After the wettest month in Texas’ history, June 1 did not bring a reprieve from the rain.
“Unfortunately, even more rain is on the way,” CNN Meteorologist Allison Chinchar said. “All of that moist, warm air from the Gulf of Mexico [will be] adding to a very wet Texas.”
Hail, damaging 60-plus mph wind gusts and flooding are all possible in the coming days, according to the National Weather Service.
A flash flood watch will be in effect for all of south-central Texas until Friday morning, the NWS said.
The storms could produce rainfall totaling more than two inches per hour.
“These rates, in combination with saturated soils, will result in rapid flash flooding,” the NWS said.
Lubbock has been particularly hard-hit recently. Pictures on social media showed residents struggling to cope with rains that have nearly turned streets into rivers.
Fort Bend is experiencing flooding it called “unprecedented,” the county’s Office of Emergency Management said in a news release.

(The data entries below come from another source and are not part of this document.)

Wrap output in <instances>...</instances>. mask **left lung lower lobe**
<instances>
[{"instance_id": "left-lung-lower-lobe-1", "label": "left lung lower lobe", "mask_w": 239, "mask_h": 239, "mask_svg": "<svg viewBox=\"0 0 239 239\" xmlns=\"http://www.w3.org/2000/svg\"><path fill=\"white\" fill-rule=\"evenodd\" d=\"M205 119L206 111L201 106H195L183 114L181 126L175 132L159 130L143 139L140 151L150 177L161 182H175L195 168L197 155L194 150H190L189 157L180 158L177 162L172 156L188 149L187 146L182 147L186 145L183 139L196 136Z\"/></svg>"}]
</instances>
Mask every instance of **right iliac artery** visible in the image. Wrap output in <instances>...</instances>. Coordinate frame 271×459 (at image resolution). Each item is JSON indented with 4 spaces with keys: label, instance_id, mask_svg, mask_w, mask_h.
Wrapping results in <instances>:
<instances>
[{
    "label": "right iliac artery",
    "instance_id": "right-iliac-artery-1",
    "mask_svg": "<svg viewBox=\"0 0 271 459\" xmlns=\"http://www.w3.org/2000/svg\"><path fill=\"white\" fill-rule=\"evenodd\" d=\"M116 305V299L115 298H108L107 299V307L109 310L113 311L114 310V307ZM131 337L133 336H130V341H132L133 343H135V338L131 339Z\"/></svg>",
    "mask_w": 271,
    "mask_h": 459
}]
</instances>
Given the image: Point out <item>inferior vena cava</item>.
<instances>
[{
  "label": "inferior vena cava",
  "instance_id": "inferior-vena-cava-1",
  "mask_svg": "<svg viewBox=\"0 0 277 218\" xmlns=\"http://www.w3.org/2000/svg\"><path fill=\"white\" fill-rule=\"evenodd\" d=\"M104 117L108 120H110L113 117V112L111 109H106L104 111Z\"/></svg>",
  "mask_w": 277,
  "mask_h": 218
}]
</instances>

“The most important thing we’re preparing for now is that we’re in the middle of a historic river flood event, and we’re facing severe rainfall,” said Jeff Braun, emergency management coordinator for Fort Bend County. “We are about to get a large amount of rain, and a lot of it will have nowhere to drain.”

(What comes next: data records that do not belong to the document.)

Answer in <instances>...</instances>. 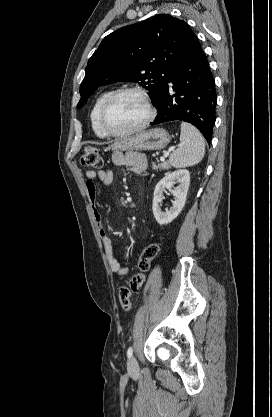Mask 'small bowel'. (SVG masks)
<instances>
[{
  "instance_id": "obj_1",
  "label": "small bowel",
  "mask_w": 272,
  "mask_h": 417,
  "mask_svg": "<svg viewBox=\"0 0 272 417\" xmlns=\"http://www.w3.org/2000/svg\"><path fill=\"white\" fill-rule=\"evenodd\" d=\"M112 162L115 166L124 167L130 171L138 174L145 175L147 173V159L144 154L138 152H115L112 155ZM114 170H88L86 172L87 181L85 183L86 192L93 208V214L95 221L98 225L99 233L102 239L105 254L107 256L108 265L112 272L119 276H125L128 273V268L123 266L114 255L113 241L108 235L104 225L103 218L99 212L96 200H97V187L95 180L99 179L102 183L109 185L114 179Z\"/></svg>"
}]
</instances>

More than 450 rescue operations have been conducted and some 1,400 homes have been affected there.
“Residents should be prepared to be impacted by this event for a long period, and should take action now to protect their lives and property,” the Fort Bend emergency management office said.

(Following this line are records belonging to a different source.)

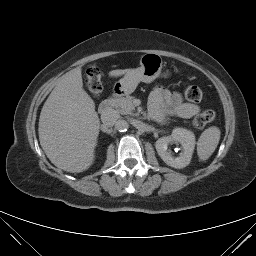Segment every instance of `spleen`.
Instances as JSON below:
<instances>
[{
	"mask_svg": "<svg viewBox=\"0 0 256 256\" xmlns=\"http://www.w3.org/2000/svg\"><path fill=\"white\" fill-rule=\"evenodd\" d=\"M220 134L216 126H211L202 132L197 143V154L201 160H207L213 154L219 143Z\"/></svg>",
	"mask_w": 256,
	"mask_h": 256,
	"instance_id": "obj_1",
	"label": "spleen"
}]
</instances>
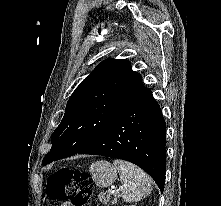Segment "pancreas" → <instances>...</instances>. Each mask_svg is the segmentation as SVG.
<instances>
[{
    "instance_id": "obj_1",
    "label": "pancreas",
    "mask_w": 221,
    "mask_h": 206,
    "mask_svg": "<svg viewBox=\"0 0 221 206\" xmlns=\"http://www.w3.org/2000/svg\"><path fill=\"white\" fill-rule=\"evenodd\" d=\"M120 197V194L118 192L113 193V197H111V194H107L106 196L104 194H101L99 196L100 202H102L105 206H109V203H116L117 199Z\"/></svg>"
}]
</instances>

Texas Gov. Greg Abbott declared a state of disaster in 31 counties due to the flooding.
He authorized the use of all state resources necessary to cope with this disaster.
“Our state continues to face waves of severe weather and potential flooding,” he said. “The state of Texas stands ready to assist all counties affected by severe weather and has dedicated the resources necessary to ensure the safety of those at risk.”
The latest rains come after a record-setting May when it comes to rainfall totals.
As of May 29, Texas had been inundated with more than 35 trillion gallons of rain — enough to cover the entire state in almost eight inches — according to the National Weather Service.